Om deze reden kan niet aan klager worden tegengeworpen dat hij zijn bevindingen niet voor aanvang van dan wel aan het begin van zijn BZT aan het dienstdoende personeel heeft gemeld en dat, nu hij dit niet heeft gedaan, niet meer naar een passende oplossing gekeken kon worden. 

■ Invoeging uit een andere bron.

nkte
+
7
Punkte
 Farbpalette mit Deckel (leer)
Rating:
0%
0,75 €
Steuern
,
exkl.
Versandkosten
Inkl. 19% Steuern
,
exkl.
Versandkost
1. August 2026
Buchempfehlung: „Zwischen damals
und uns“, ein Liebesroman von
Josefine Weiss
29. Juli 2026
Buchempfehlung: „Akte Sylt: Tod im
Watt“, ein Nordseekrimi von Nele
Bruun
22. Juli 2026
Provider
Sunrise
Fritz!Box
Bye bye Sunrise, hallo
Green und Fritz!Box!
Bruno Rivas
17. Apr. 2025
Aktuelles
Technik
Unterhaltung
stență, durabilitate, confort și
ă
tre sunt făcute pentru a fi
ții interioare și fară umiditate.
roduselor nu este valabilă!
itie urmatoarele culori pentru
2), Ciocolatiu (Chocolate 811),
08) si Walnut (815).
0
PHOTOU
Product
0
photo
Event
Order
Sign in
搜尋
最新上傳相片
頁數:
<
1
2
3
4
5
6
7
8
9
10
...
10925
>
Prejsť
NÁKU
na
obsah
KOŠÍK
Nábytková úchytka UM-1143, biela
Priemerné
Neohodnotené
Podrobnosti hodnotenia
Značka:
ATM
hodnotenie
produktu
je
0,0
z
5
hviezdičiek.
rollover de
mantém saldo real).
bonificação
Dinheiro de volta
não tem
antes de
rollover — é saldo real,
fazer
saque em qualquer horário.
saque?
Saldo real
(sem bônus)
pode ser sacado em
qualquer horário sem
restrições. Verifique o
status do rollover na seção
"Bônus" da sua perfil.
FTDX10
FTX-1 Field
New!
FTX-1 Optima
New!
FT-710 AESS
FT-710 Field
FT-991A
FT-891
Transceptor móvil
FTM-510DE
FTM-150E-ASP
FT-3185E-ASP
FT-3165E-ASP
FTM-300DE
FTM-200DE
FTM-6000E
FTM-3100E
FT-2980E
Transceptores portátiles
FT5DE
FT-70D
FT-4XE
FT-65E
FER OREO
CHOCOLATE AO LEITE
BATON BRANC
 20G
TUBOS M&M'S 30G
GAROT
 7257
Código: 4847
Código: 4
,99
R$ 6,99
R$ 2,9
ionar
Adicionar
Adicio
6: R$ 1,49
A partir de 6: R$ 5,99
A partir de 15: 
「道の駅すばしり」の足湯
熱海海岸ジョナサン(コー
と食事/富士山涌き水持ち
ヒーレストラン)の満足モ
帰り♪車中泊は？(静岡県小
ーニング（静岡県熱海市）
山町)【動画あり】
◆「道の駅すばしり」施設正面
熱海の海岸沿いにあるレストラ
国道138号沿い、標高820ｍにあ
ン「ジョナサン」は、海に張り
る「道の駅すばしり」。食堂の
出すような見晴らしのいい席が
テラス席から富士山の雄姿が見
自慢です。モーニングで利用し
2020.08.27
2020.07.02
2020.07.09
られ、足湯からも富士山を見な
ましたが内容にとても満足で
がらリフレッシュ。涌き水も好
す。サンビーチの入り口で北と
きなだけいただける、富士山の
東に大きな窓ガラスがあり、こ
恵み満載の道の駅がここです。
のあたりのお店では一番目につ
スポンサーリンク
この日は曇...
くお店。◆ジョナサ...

Gelet op het voorgaande is de beroepscommissie van oordeel dat de directeur onvoldoende zorg heeft gedragen voor het daadwerkelijk invulling kunnen geven aan het aan klager toegekende BZT, nu de bezoekruimte vies en deels ondeugdelijk was. De beroepscommissie zal het beroep daarom gegrond verklaren, de uitspraak van de beklagrechter vernietigen en het beklag alsnog gegrond verklaren. Zij acht een tegemoetkoming van €20,- op zijn plaats.

4. De uitspraak
De beroepscommissie verklaart het beroep gegrond, vernietigt de uitspraak van de beklagrechter en verklaart het beklag alsnog gegrond. Zij kent aan klager een tegemoetkoming toe van €20,-.


Deze uitspraak is op 14 november 2022 gedaan door de beroepscommissie, bestaande uit mr. D. van der Sluis, voorzitter, F. van Dekken en mr. dr. P. Jacobs, leden, bijgestaan door mr. S.F.J.H. Niederer, secretaris.